Amazon commercialise aujourd’hui près de 135 marques propres comme AmazonBasics ou Amazon Essentials. Jusqu’ici, le géant du e-commerce offrait peu de transparence quant à la supply chain qui se trouve derrière ces produits. Aujourd’hui, on en sait un peu plus, mais est-ce assez?

En 2009, Amazon a commencé à développer ses propres marques. La plus célèbre d’entre elles, AmazonBasics, propose des accessoires électroniques grand public, ainsi que des fournitures pour la maison et le bureau. Puis, pendant quatre ans, l’entreprise de Seattle a marqué une pause, avant de lancer des couche-culottes dans la gamme Amazon Elements. Celles-ci ont rapidement été retirées du marché pour un problème de conception, mais des lingettes pour bébé ou des vitamines étaient encore vendues dans la gamme Elements.
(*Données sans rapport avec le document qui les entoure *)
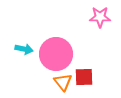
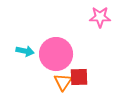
cyan arrow: moved 1 px right, 2 px down
red square: moved 5 px left
orange triangle: rotated 12 degrees clockwise
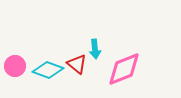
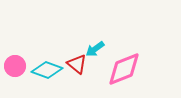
cyan arrow: rotated 60 degrees clockwise
cyan diamond: moved 1 px left
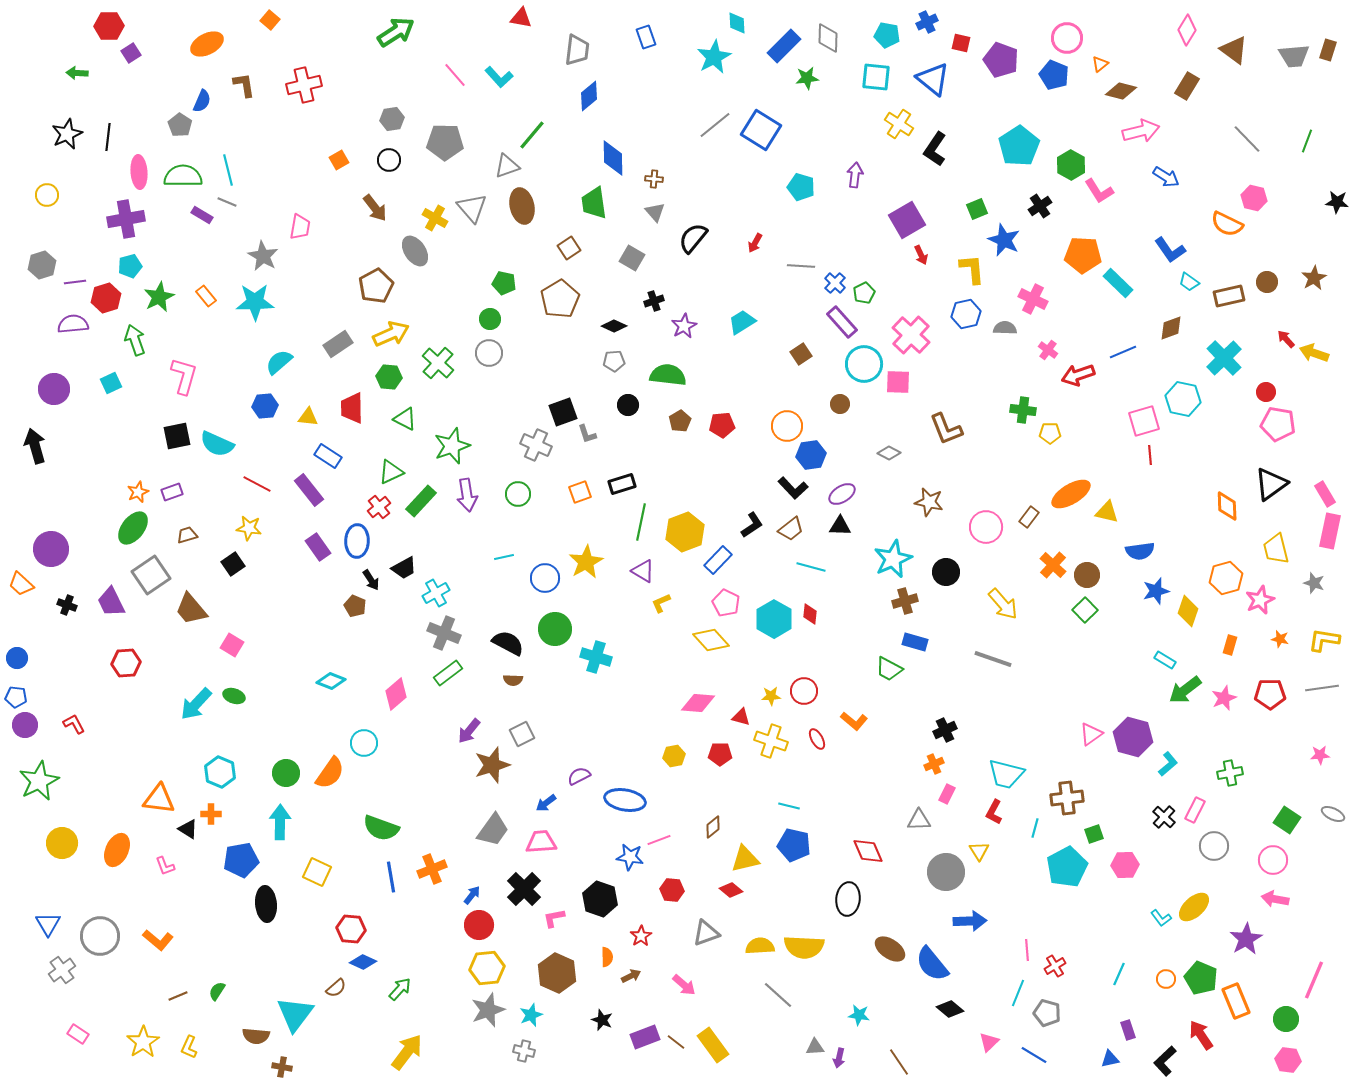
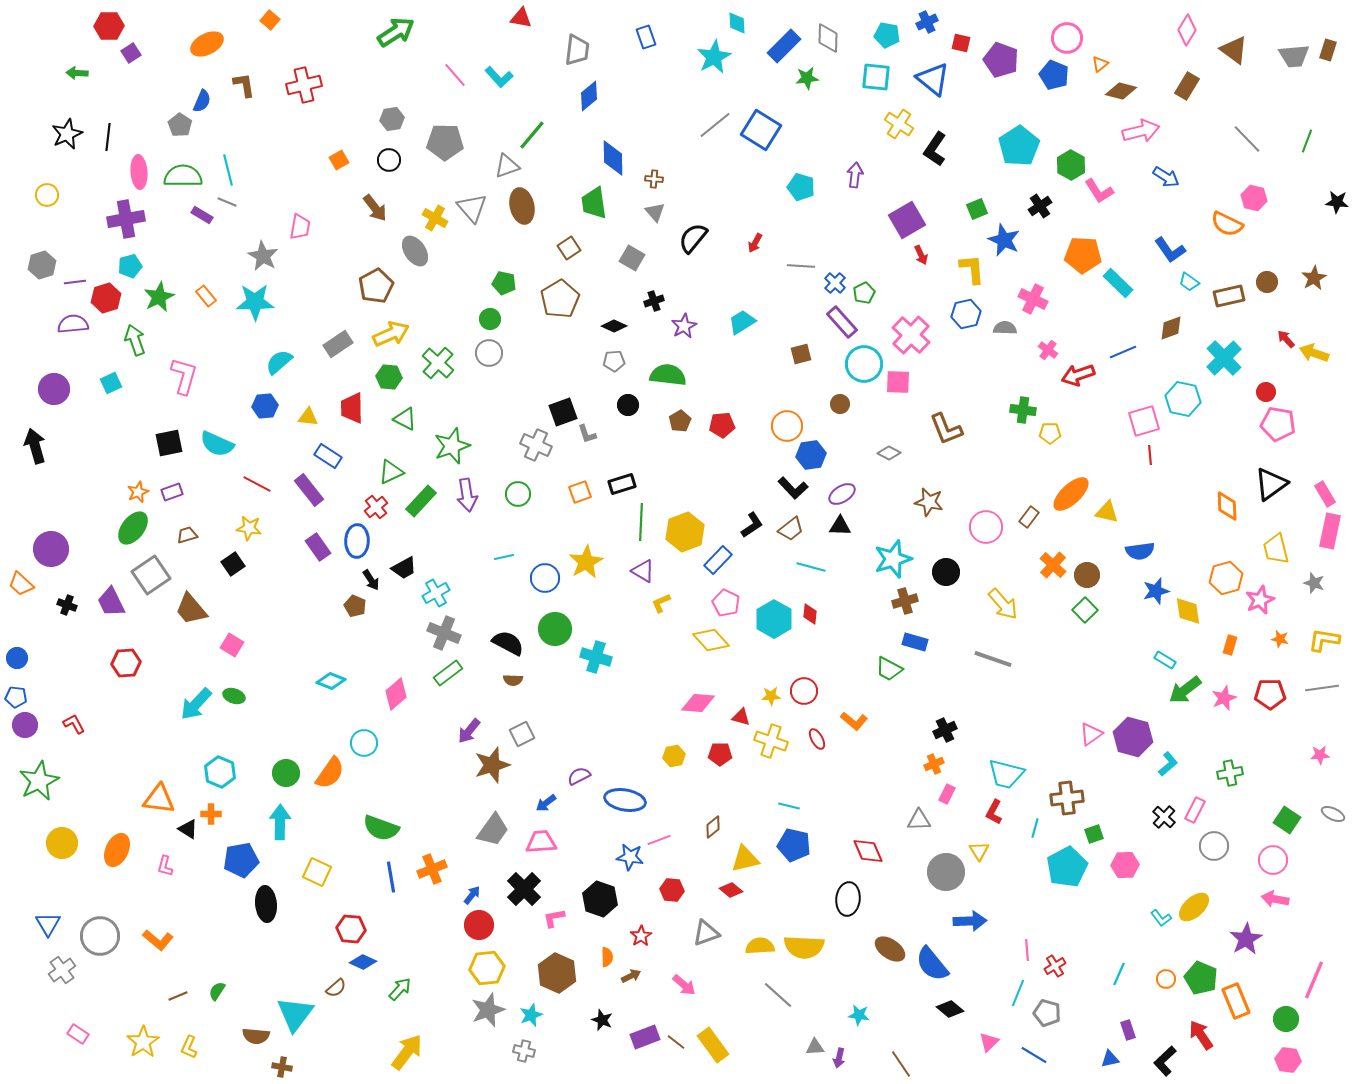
brown square at (801, 354): rotated 20 degrees clockwise
black square at (177, 436): moved 8 px left, 7 px down
orange ellipse at (1071, 494): rotated 12 degrees counterclockwise
red cross at (379, 507): moved 3 px left
green line at (641, 522): rotated 9 degrees counterclockwise
cyan star at (893, 559): rotated 6 degrees clockwise
yellow diamond at (1188, 611): rotated 28 degrees counterclockwise
pink L-shape at (165, 866): rotated 35 degrees clockwise
brown line at (899, 1062): moved 2 px right, 2 px down
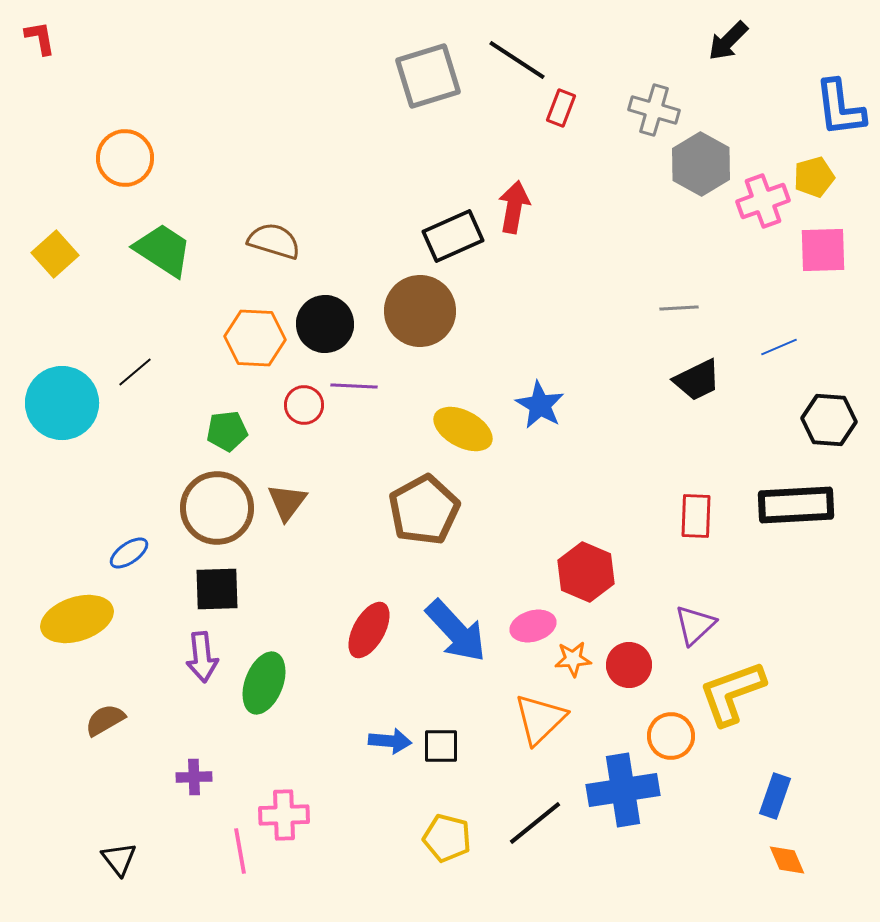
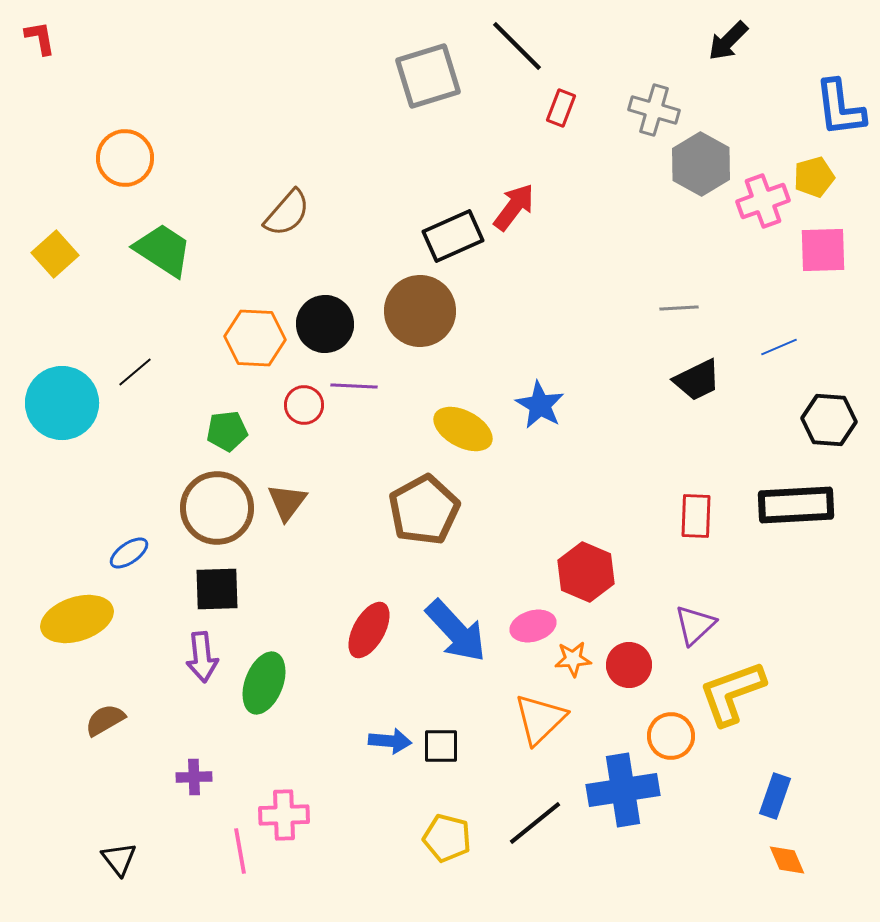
black line at (517, 60): moved 14 px up; rotated 12 degrees clockwise
red arrow at (514, 207): rotated 27 degrees clockwise
brown semicircle at (274, 241): moved 13 px right, 28 px up; rotated 114 degrees clockwise
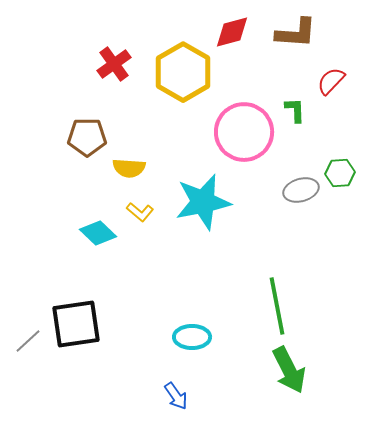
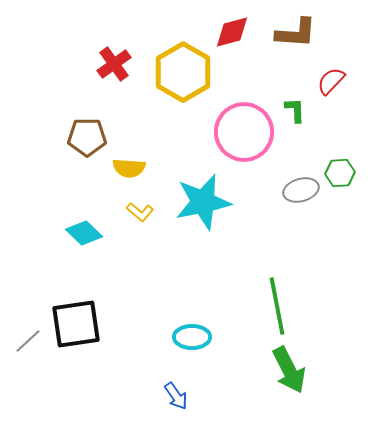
cyan diamond: moved 14 px left
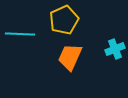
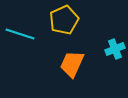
cyan line: rotated 16 degrees clockwise
orange trapezoid: moved 2 px right, 7 px down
En 2017, cependant, Amazon a discrètement repris l’initiative et accéléré la cadence avec la commercialisation de plus de 60 nouvelles marques. Des marques principalement dédiées à la mode, aux chaussures et aux bijoux: au total, 65 marques sur 74, qui ne jouent pas de leur filiation avec le géant du e-commerce, couvraient ces secteurs. Les autres secteurs concernaient alors le multi-catégories, l’épicerie, la santé et l’entretien, et la maison et la cuisine. Aujourd’hui, l’entreprise compte près de 135 marques propres, qui couvrent des produits tels que les batteries (dont certaines explosent inopportunément), les couches, les aliments, l’habillement, les jouets, les matelas…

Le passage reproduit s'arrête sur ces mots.